**Brief**
When you write out the records, keep every word exact and drop the pictures.

**Information given**
BEGIN

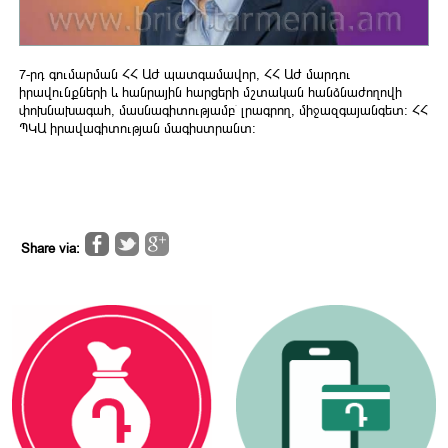
7-րդ գումարման ՀՀ ԱԺ պատգամավոր, ՀՀ ԱԺ մարդու
իրավունքների և հանրային հարցերի մշտական հանձնաժողովի
փոխնախագահ, մասնագիտությամբ՝ լրագրող, միջազգայանգետ։ ՀՀ
ՊԿԱ իրավագիտության մագիստրանտ։
Share via:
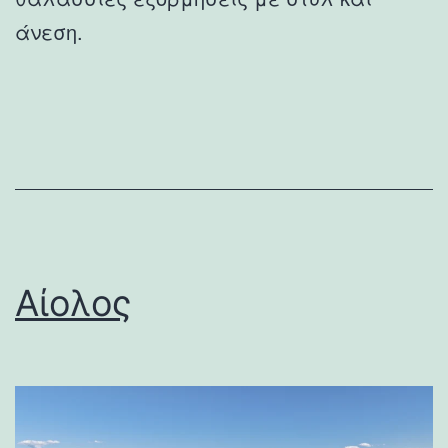
άνεση.
Αίολος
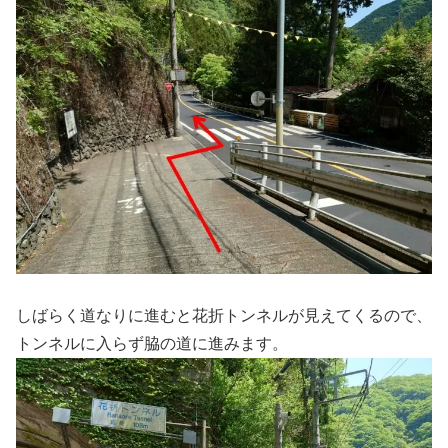
しばらく道なりに進むと花折トンネルが見えてくるので、
トンネルに入らず脇の道に進みます。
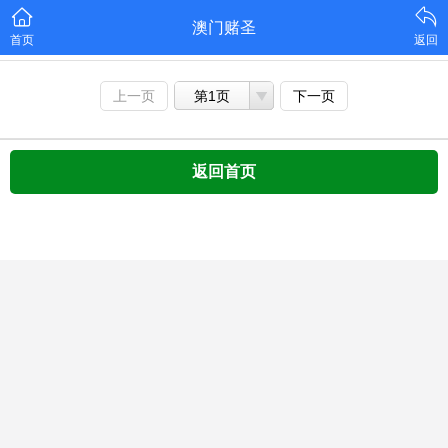
澳门赌圣
首页
返回
上一页
第1页
下一页
返回首页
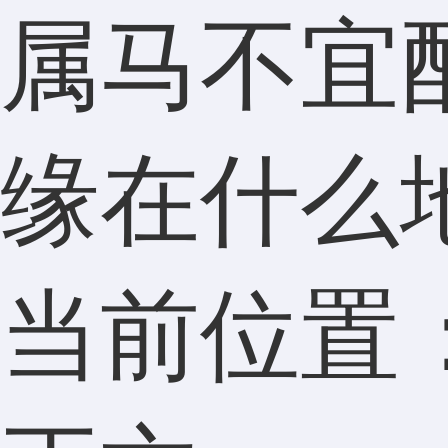
属马不宜
缘在什么
当前位置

END

**Expected answer**
7-րդ գումարման ՀՀ ԱԺ պատգամավոր, ՀՀ ԱԺ մարդու
իրավունքների և հանրային հարցերի մշտական հանձնաժողովի
փոխնախագահ, մասնագիտությամբ՝ լրագրող, միջազգայանգետ։ ՀՀ
ՊԿԱ իրավագիտության մագիստրանտ։
Share via:
άνεση.
Αίολος
しばらく道なりに進むと花折トンネルが見えてくるので、
トンネルに入らず脇の道に進みます。
澳门赌圣
首页
返回
上一页
第1页
下一页
返回首页
属马不宜
缘在什么
当前位置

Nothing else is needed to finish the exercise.